Le troisième forum économique entre la République démocratique du Congo et l’Angola s’est clôturé le 2 avril 2026 à Kinshasa, sur une note d’engagement renforcé en faveur de l’intégration économique et du développement des échanges transfrontaliers. Les travaux ont réuni, côté congolais, le vice-Premier ministre en charge de l’Économie, Daniel Mukoko Samba, et, côté angolais, le ministre de la Coordination économique, José de Lima.
RDC-Angola : un cap décisif pour dynamiser le commerce transfrontalier

Organisée autour du thème “Intégration sous-régionale et développement du commerce transfrontalier”, cette rencontre a permis aux deux pays de franchir un nouveau palier dans leur coopération. L’objectif affiché est de passer d’une logique de concertation à une dynamique d’actions concrètes, capables de générer un impact réel sur les économies respectives.
À l’issue des échanges, les deux parties ont acté l’élaboration d’une feuille de route commune, assortie d’indicateurs précis, pour garantir un suivi efficace des réformes engagées. Ce dispositif vise notamment à harmoniser les politiques économiques, fluidifier les échanges commerciaux et lever les contraintes qui freinent encore la circulation des biens et des services.

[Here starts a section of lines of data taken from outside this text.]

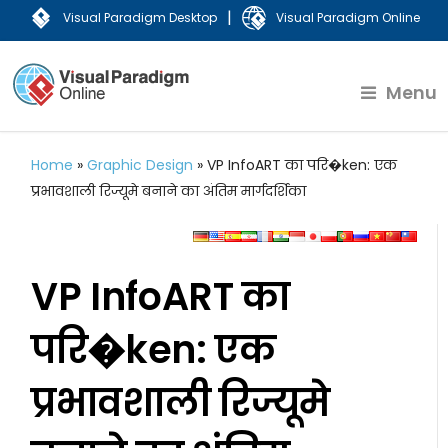
|
Visual Paradigm Desktop
Visual Paradigm Online
Menu
Home
»
Graphic Design
»
VP InfoART का परि�ken: एक
प्रभावशाली रिज्यूमे बनाने का अंतिम मार्गदर्शिका
VP InfoART का
परि�ken: एक
प्रभावशाली रिज्यूमे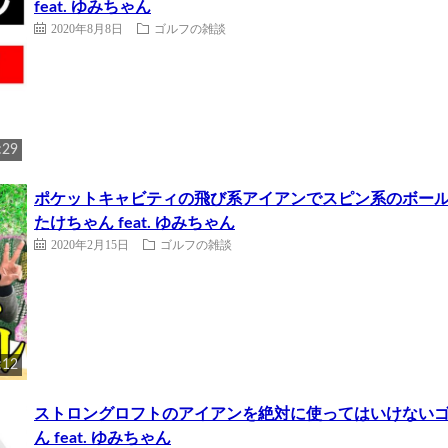
feat. ゆみちゃん
2020年8月8日
ゴルフの雑談
:29
ポケットキャビティの飛び系アイアンでスピン系のボー
たけちゃん feat. ゆみちゃん
2020年2月15日
ゴルフの雑談
:12
ストロングロフトのアイアンを絶対に使ってはいけないゴ
ん feat. ゆみちゃん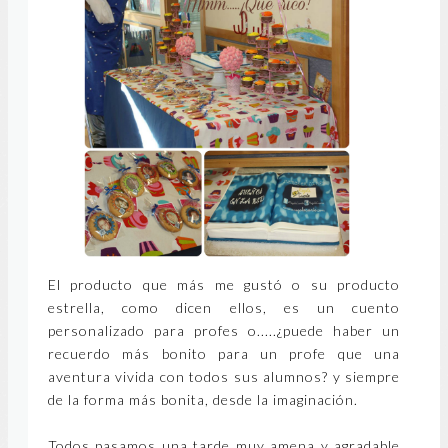
El producto que más me gustó o su producto
estrella, como dicen ellos, es un cuento
personalizado para profes o.....¿puede haber un
recuerdo más bonito para un profe que una
aventura vivida con todos sus alumnos? y siempre
de la forma más bonita, desde la imaginación.
Todos pasamos una tarde muy amena y agradable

Prenant la parole, Daniel Mukoko Samba a insisté sur l’urgence de traduire les engagements en résultats tangibles. Il a souligné la nécessité d’un dialogue permanent entre Kinshasa et Luanda, axé sur la mise en place de partenariats solides, l’identification de nouvelles opportunités d’affaires et la réalisation de projets structurants.
Dans cette optique, des mécanismes de suivi ont déjà été enclenchés, avec la désignation de points focaux chargés de coordonner la mise en œuvre des décisions prises et d’anticiper les obstacles éventuels.
Par ailleurs, le gouvernement congolais a réaffirmé sa détermination à poursuivre les réformes destinées à améliorer l’environnement des affaires, sécuriser les investissements et réduire les barrières administratives. Les autorités ont, en outre, appelé les opérateurs économiques à jouer pleinement leur rôle, rappelant que la réussite de cette coopération dépendra avant tout de la concrétisation des engagements et de l’émergence de partenariats durables entre acteurs des deux pays.